Dasvidania is an autobiographical book that sheds light on the experiences of a Russian boy grappling with the question of belonging, even before moving from Russia to Italy in the late 1990s. In it, Kola/Nikolai lucidly and inventively addresses the harrowing baggage of his family of origin, his hard and yet formative years in the orphanage system, and the exhilarating and also frightening prospect of moving to a new family, language and, ultimately, life.

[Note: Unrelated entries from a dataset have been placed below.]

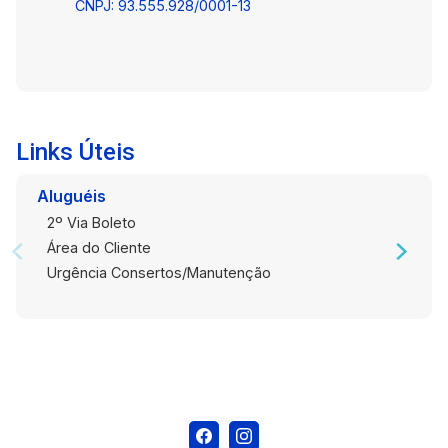
Agende sua visita e venha conhecer seu novo
CNPJ: 93.555.928/0001-13
lar!
Links Úteis
Aluguéis
2º Via Boleto
Área do Cliente
Urgência Consertos/Manutenção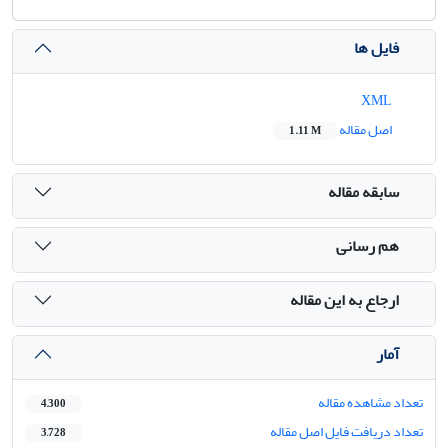
فایل ها
XML
اصل مقاله
1.11 M
سابقه مقاله
هم رسانی
ارجاع به این مقاله
آمار
تعداد مشاهده مقاله
4,300
تعداد دریافت فایل اصل مقاله
3,728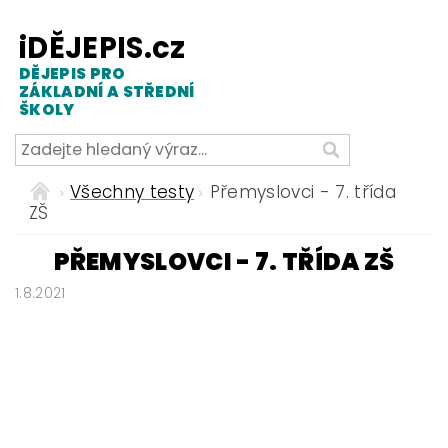
iDĚJEPIS.cz
DĚJEPIS PRO
ZÁKLADNÍ A STŘEDNÍ
ŠKOLY
Všechny testy
Přemyslovci - 7. třída
ZŠ
PŘEMYSLOVCI - 7. TŘÍDA ZŠ
1.8.2021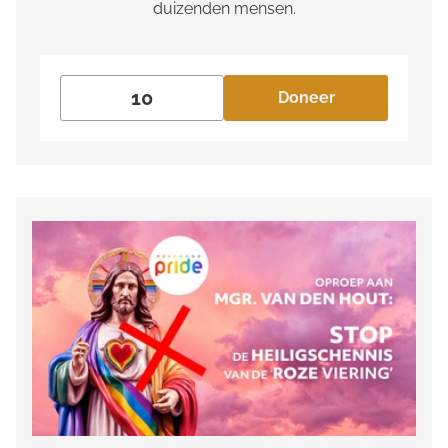
duizenden mensen.
Doneer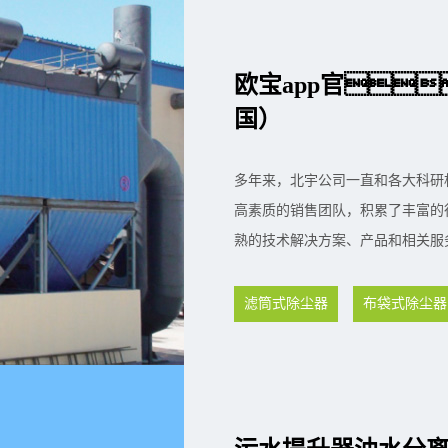
欧宝app官
国）
多年来，北宇公司一直和各大科研
高素质的销售团队，积累了丰富的
熟的技术解决方案、产品和相关服
滤筒式除尘器
布袋式除尘器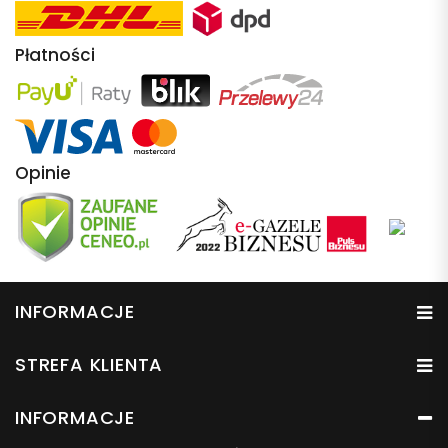
Płatności
Opinie
INFORMACJE
STREFA KLIENTA
INFORMACJE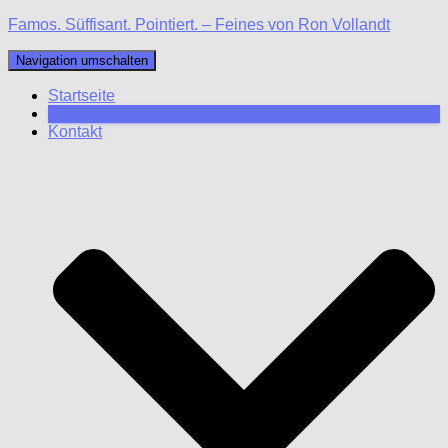
Famos. Süffisant. Pointiert. – Feines von Ron Vollandt
Navigation umschalten
Startseite
Blog
Kontakt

As part of a brief but instructive journey into the figure of the orphan in some classic Russian novels, often reflecting the experience of Russian authors who were orphans themselves (Tolstoy, Dostoevsky), Dr. Gatrall highlighted some common narrative threads in works ranging from Boyhood to Crime and Punishment, Anna Karenina, The Brothers Karamazov, and The Idiot: the relentless longing for the mother; the economic struggles for those left to survive on their own; the ability of orphans to look at life from more than one perspective, to show acute sensibility, and to rely on imagination.
Image: I. Glazunova, “Sofya Ivanovna Karamazova before a Mother of God icon.” From Dostoevsky’s The Brothers Kazamazov (1880).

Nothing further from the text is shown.